> [PROBLEM REQUIREMENTS]: Look through the data for the string "предустановленных". Copy every line where it is found.

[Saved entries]
*** Block opens ***

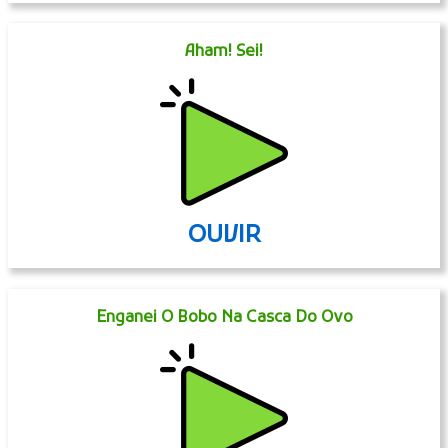
Aham! Sei!
OUVIR
Enganei O Bobo Na Casca Do Ovo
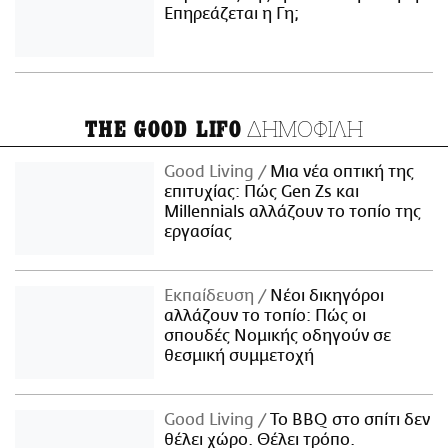
Επηρεάζεται η Γη;
ΔΗΜΟΦΙΛΗ
THE GOOD LIFO
Good Living
Μια νέα οπτική της
επιτυχίας: Πώς Gen Zs και
Millennials αλλάζουν το τοπίο της
εργασίας
Εκπαίδευση
Νέοι δικηγόροι
αλλάζουν το τοπίο: Πώς οι
σπουδές Νομικής οδηγούν σε
θεσμική συμμετοχή
Good Living
Το BBQ στο σπίτι δεν
θέλει χώρο. Θέλει τρόπο.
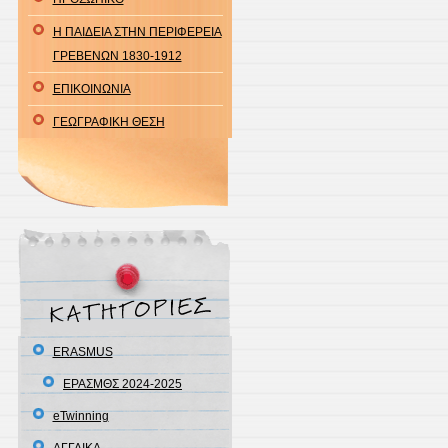
Η ΠΑΙΔΕΙΑ ΣΤΗΝ ΠΕΡΙΦΕΡΕΙΑ
ΓΡΕΒΕΝΩΝ 1830-1912
ΕΠΙΚΟΙΝΩΝΙΑ
ΓΕΩΓΡΑΦΙΚΗ ΘΕΣΗ
ERASMUS
ΕΡΑΣΜΘΣ 2024-2025
eTwinning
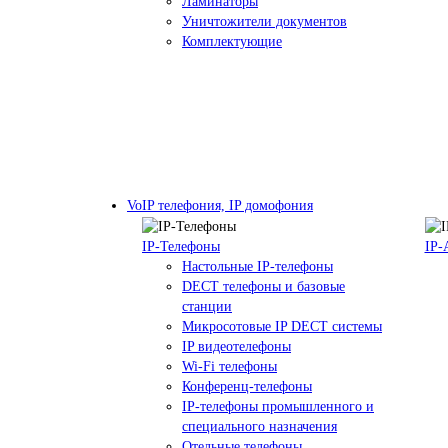
Ламинаторы
Уничтожители документов
Комплектующие
VoIP телефония, IP домофония
IP-Телефоны
IP-
Настольные IP-телефоны
DECT телефоны и базовые
станции
Микросотовые IP DECT системы
IP видеотелефоны
Wi-Fi телефоны
Конференц-телефоны
IP-телефоны промышленного и
специального назначения
Отельные телефоны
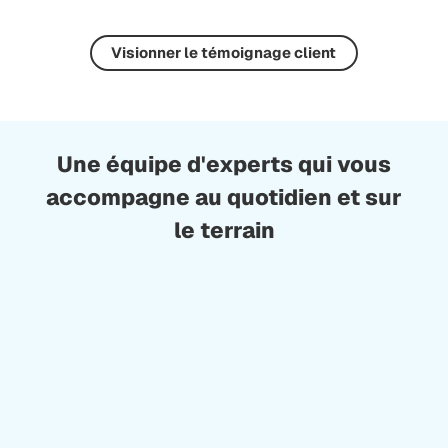
Visionner le témoignage client
Une équipe d'experts qui vous
accompagne au quotidien et sur
le terrain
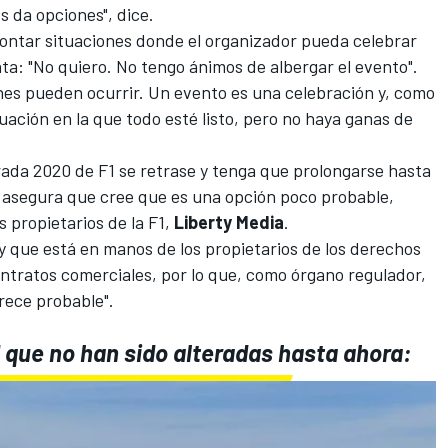
s da opciones", dice.
ontar situaciones donde el organizador pueda celebrar
a: "No quiero. No tengo ánimos de albergar el evento".
ciones pueden ocurrir. Un evento es una celebración y, como
uación en la que todo esté listo, pero no haya ganas de
rada 2020 de F1 se retrase y tenga que prolongarse hasta
t asegura que cree que es una opción poco probable,
 propietarios de la F1,
Liberty Media
.
 y que está en manos de los propietarios de los derechos
ntratos comerciales, por lo que, como órgano regulador,
arece probable".
 que no han sido alteradas hasta ahora:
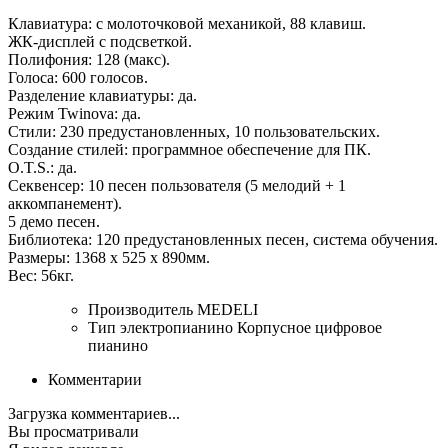
Клавиатура: с молоточковой механикой, 88 клавиш.
ЖК-дисплей с подсветкой.
Полифония: 128 (макс).
Голоса: 600 голосов.
Разделение клавиатуры: да.
Режим Twinova: да.
Стили: 230 предустановленных, 10 пользовательских.
Создание стилей: программное обеспечение для ПК.
O.T.S.: да.
Секвенсер: 10 песен пользователя (5 мелодий + 1
аккомпанемент).
5 демо песен.
Библиотека: 120 предустановленных песен, система обучения.
Размеры: 1368 х 525 х 890мм.
Вес: 56кг.
Производитель
MEDELI
Тип электропианино
Корпусное цифровое
пианино
Комментарии
Загрузка комментариев...
Вы просматривали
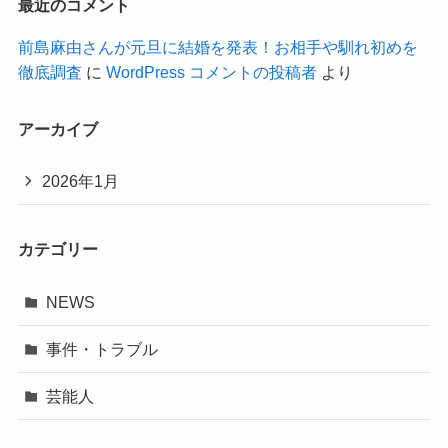
最近のコメント
前島麻由さんが元旦に結婚を発表！お相手や馴れ初めを
徹底調査
に
WordPress コメントの投稿者
より
アーカイブ
2026年1月
カテゴリー
NEWS
事件・トラブル
芸能人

*** Block closes ***

> [TASK SOLUTION]:
Стили: 230 предустановленных, 10 пользовательских.
Библиотека: 120 предустановленных песен, система обучения.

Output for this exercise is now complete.